Apple showed us how it's done - having the CPU, the iDevice, the OS, developing carrier relations, an app store, a lot of apps and a developer community, and now a cross-device cloud service. Apple makes most of its money from the devices by the way.
Google's not letting down. After Eric Shmidt and Larry Page had their disagreement on whether Google should be fleshing out its own stack or consolidating around its "core business" (see Yahoo for why I believe that's a BAD strategy), Eric left and Larry went to work. They thought about their stack - same stack as Apple only top-down and with only part of the components - the cloud services, the OS, the app store and developer community, and its minor foray into the device business.
So they bought all the stack components they were missing in one lean and mean acquisition of virtually all 'things' Motorola - the solid carrier relations worldwide, a device making capability, the "defensive" patent portfolio - and they even one-upped Apple - they got another rung down - they now make the baseband too.
And here's where the big surprise rolled in.
Microsoft Windows 8.
Windows? In the mobile space? Weren't they late to the party? Aren't they dragging their feet with some distant relative of PocketPC? Wasn't their buddy Nokia about to be decimated and dismembered with cheaper ~350$ iPhone models and cheap Androids in some 100 countries with no carrier subsidies? You know, those places where Nokia still sells more phones than everyone else in the world combined? Those places where nobody buys 500$ phones?
Apple and Google are still going to take them to pieces, right? You know, Apple driving a cloud software package and "Cord-free" in those same countries where many people don't have enough money for both a PC and a phone?
Well... just hang on for a second and let's think about it like rational geeks who pertain to understand why Android and iPhone changed the market.
So don't sell your microsoft stock just yet. Looks like they've been thinking it through. REAL hard.
Remember how in 2007 a "phone" was a device? As was the music player, the GPS and to some extent the camera? Today, just like the others, the phone is an app. Sure, we call the device a "phone", but that's just legacy that stuck. Almost like calling a computer a typewriter. It's a rabidly multi-dimensional device. It's a web node, a tricorder, a content delivery platform and a bank terminal. And so much more. We're not in Kansas anymore, Toto.
All this to say, a phone is an app.
So it's 2007 all over again, only now it's Microsoft actually doing something /different/ for the first time in 24 years. It's their defining iPhone moment.
It's all in the PC, stupid - it got commoditized, all but forgotten, but it still does al the heavy hauling of our actual work.
And on the new breed of mobile devices - "phones", tablets and whatever follows, it is, if Microsoft have their way, going to become, plain and simple, an app.
And not just any app mind you. It'll be the killer app that will allow a lot of people to drop their desktop or laptop.
You'll hook your phone or tablet up to a screen and a keyboard (with or without cables), or not, launch said app, and do your word, excel, visio and other work stuff. When you close this app, under it all will be a mobile OS UI on-par (one would hope) with iOS and Android.
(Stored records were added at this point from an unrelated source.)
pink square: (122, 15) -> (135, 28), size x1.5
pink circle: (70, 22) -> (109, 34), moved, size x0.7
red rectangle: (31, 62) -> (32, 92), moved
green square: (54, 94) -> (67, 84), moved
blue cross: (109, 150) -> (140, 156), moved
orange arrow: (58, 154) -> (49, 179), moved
Cute, but where's microsoft going to conjure the entire stack needed to pull this off? It ain't a single-layer market anymore where you can get by as a big player making just the OS or just the device....
Microsoft isn't as bad as you'd think in their stack. They have handsets, basebands and carrier relations covered by their now best buddy Nokia, both them and Nokia have access to CPUs, they have a mobile OS that unlike Blackberry, webOS etc is actually competent, with a new kernel and the metro UI everyone's raving about, and they have the momentum and can wear the hard slog of gearing up an apps community and app store. And they're already pushing the cloud package with Office 365. Oh yeah, and they make their money from selling Office, so don't expect them to wither away and die anytime soon.
Apple can do this in a blink by the way. They have a powerful desktop OS they can just integrate straight into their mobile stack. They're already laying out the groundwork in fact - notice how you can show your iPad screen on an external display wirelessly? Notice how the "PC" was demoted below the cloud? Or how iDevices no longer require a PC tether?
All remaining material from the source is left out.